What is a Distributed Transaction?

A distributed transaction is a set of operations on data that is performed across two or more data repositories (especially databases). It is typically coordinated across separate nodes connected by a network, but may also span multiple databases on a single server.

There are two possible outcomes: 1) all operations successfully complete, or 2) none of the operations are performed at all due to a failure somewhere in the system. In the latter case, if some work was completed prior to the failure, that work will be reversed to ensure no net work was done. This type of operation is in compliance with the “ACID” (atomicity-consistency-isolation-durability) principles of databases that ensure data integrity. ACID is most commonly associated with transactions on a single database server, but distributed transactions extend that guarantee across multiple databases.

The operation known as a “two-phase commit” (2PC) is a form of a distributed transaction. “XA transactions” are transactions using the XA protocol, which is one implementation of a two-phase commit operation.

Diagram - Distributed Transactions
A distributed transaction spans multiple databases and guarantees data integrity.

How Do Distributed Transactions Work?

Distributed transactions have the same processing completion requirements as regular database transactions, but they must be managed across multiple resources, making them more challenging to implement for database developers. The multiple resources add more points of failure, such as the separate software systems that run the resources (e.g., the database software), the extra hardware servers, and network failures. This makes distributed transactions susceptible to failures, which is why safeguards must be put in place to retain data integrity.

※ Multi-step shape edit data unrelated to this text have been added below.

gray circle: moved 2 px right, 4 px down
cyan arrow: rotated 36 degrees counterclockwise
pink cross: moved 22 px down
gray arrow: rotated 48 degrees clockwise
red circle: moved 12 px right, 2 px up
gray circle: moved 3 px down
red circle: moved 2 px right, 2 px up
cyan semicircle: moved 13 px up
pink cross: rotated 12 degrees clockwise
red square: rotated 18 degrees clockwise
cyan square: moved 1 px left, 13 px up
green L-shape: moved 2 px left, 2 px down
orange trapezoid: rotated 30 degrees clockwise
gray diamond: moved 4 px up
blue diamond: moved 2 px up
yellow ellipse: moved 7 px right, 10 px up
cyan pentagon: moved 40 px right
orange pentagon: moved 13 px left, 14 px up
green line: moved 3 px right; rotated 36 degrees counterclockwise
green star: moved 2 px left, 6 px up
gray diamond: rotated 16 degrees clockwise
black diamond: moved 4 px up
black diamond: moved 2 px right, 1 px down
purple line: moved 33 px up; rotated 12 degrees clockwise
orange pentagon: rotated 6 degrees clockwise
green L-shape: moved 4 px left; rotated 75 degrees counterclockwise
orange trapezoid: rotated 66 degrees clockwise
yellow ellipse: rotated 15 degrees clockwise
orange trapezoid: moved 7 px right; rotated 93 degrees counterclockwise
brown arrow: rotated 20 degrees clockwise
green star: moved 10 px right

For a distributed transaction to occur, transaction managers coordinate the resources (either multiple databases or multiple nodes of a single database). The transaction manager can be one of the data repositories that will be updated as part of the transaction, or it can be a completely independent separate resource that is only responsible for coordination. The transaction manager decides whether to commit a successful transaction or rollback an unsuccessful transaction, the latter of which leaves the database unchanged.

First, an application requests the distributed transaction to the transaction manager. The transaction manager then branches to each resource, which will have its own “resource manager” to help it participate in distributed transactions. Distributed transactions are often done in two phases to safeguard against partial updates that might occur when a failure is encountered. The first phase involves acknowledging an intent to commit, or a “prepare-to-commit” phase. After all resources acknowledge, they are then asked to run a final commit, and then the transaction is completed.

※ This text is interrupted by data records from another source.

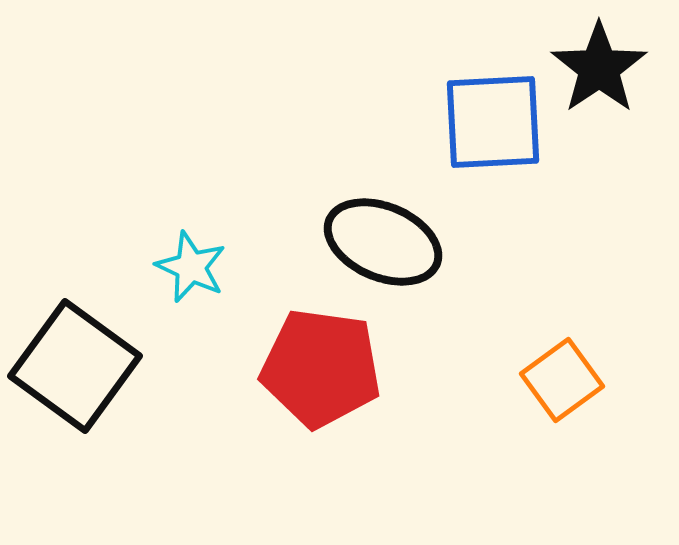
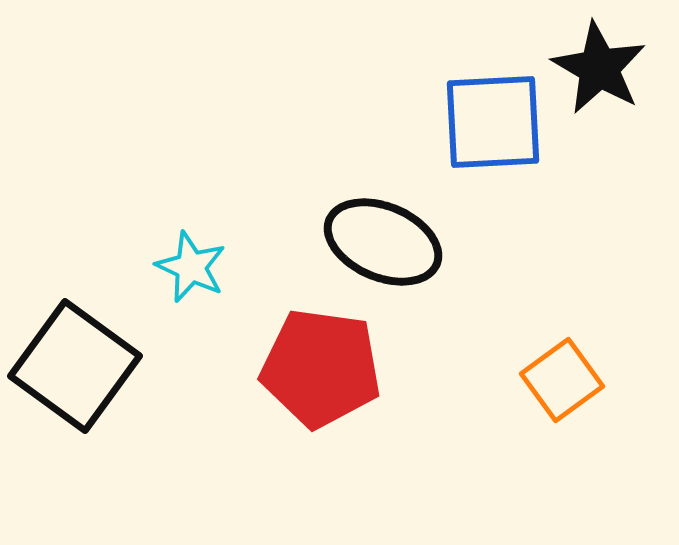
black star: rotated 8 degrees counterclockwise
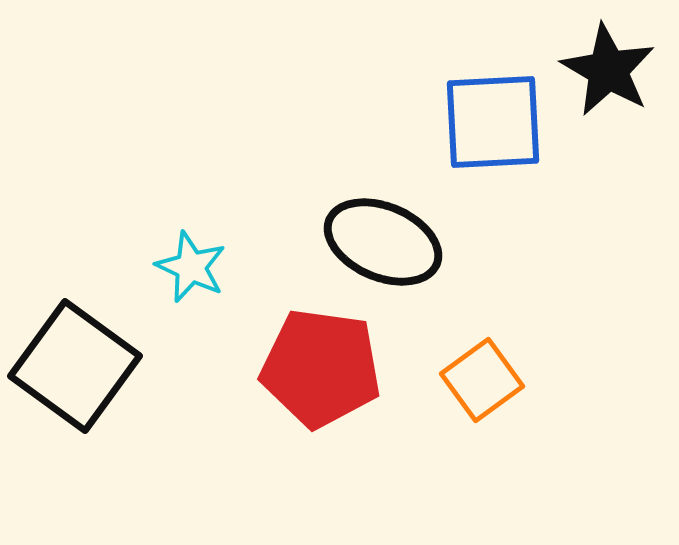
black star: moved 9 px right, 2 px down
orange square: moved 80 px left
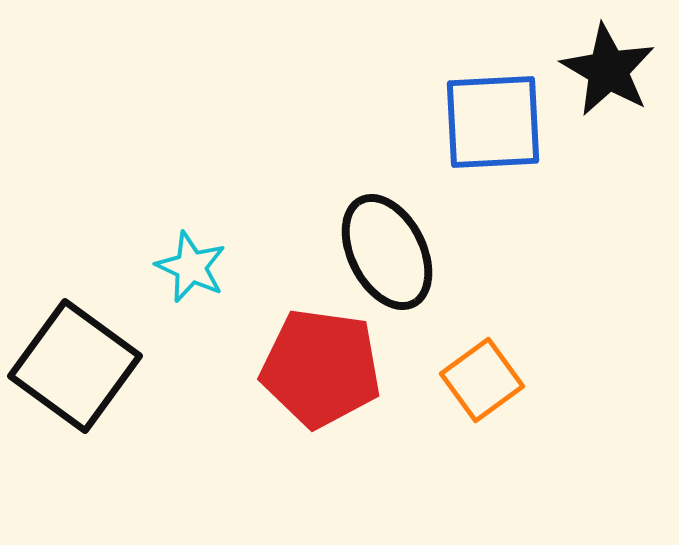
black ellipse: moved 4 px right, 10 px down; rotated 40 degrees clockwise
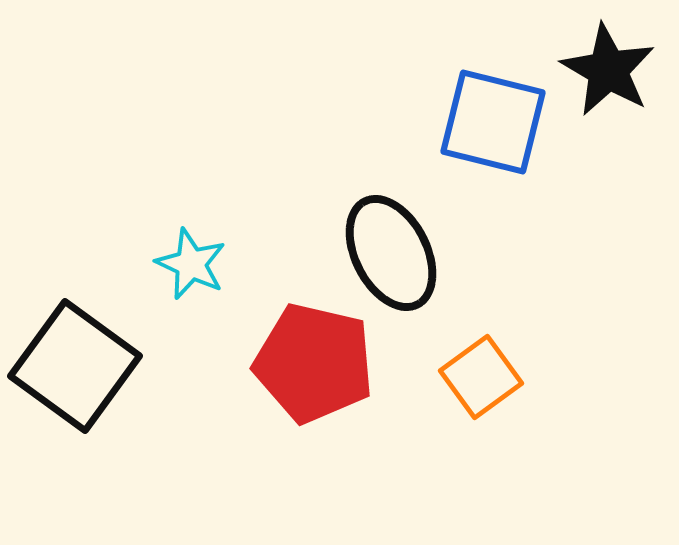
blue square: rotated 17 degrees clockwise
black ellipse: moved 4 px right, 1 px down
cyan star: moved 3 px up
red pentagon: moved 7 px left, 5 px up; rotated 5 degrees clockwise
orange square: moved 1 px left, 3 px up
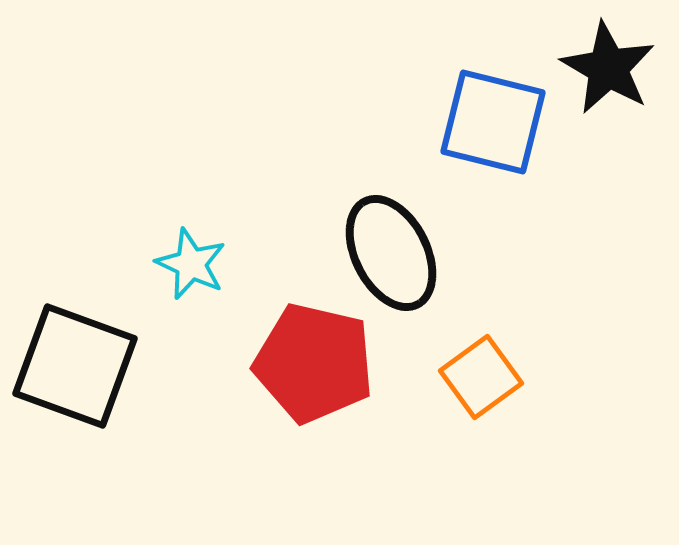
black star: moved 2 px up
black square: rotated 16 degrees counterclockwise
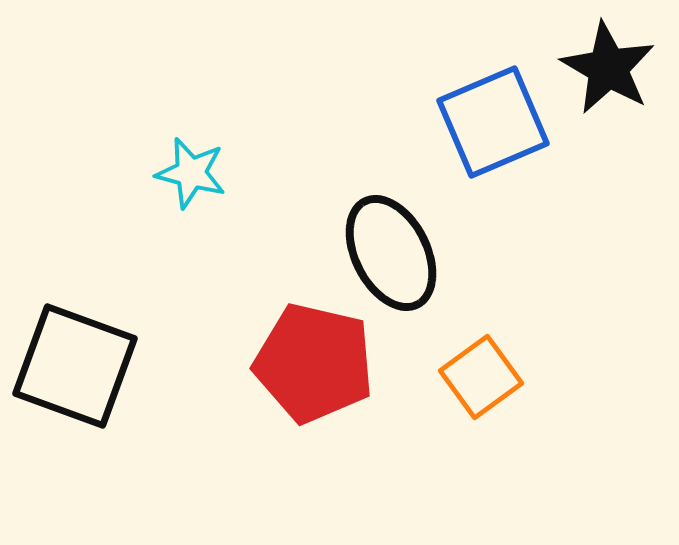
blue square: rotated 37 degrees counterclockwise
cyan star: moved 91 px up; rotated 10 degrees counterclockwise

We can examine a basic example of what happens when a failure occurs during a distributed transaction. Let’s say one or more of the resources become unavailable during the prepare-to-commit phase. When the request times out, the transaction manager tells each resource to delete the prepare-to-commit status, and all data will be reset to its original state. If instead, any of the resources become unavailable during the commit phase, then the transaction manager will tell the other resources that successfully committed their portion of the transaction to undo or “rollback” that transaction, and once again, the data is back to its original state. It is then up to the application to retry the transaction to make sure it gets completed.

Why Do You Need Distributed Transactions?

Distributed transactions are necessary when you need to quickly update related data that is spread across multiple databases. For example, if you have multiple systems that track customer information and you need to make a universal update (like updating the mailing address) across all records, a distributed transaction will ensure that all records get updated. And if a failure occurs, the data is reset to its original state, and it is up to the originating application to resubmit the transaction.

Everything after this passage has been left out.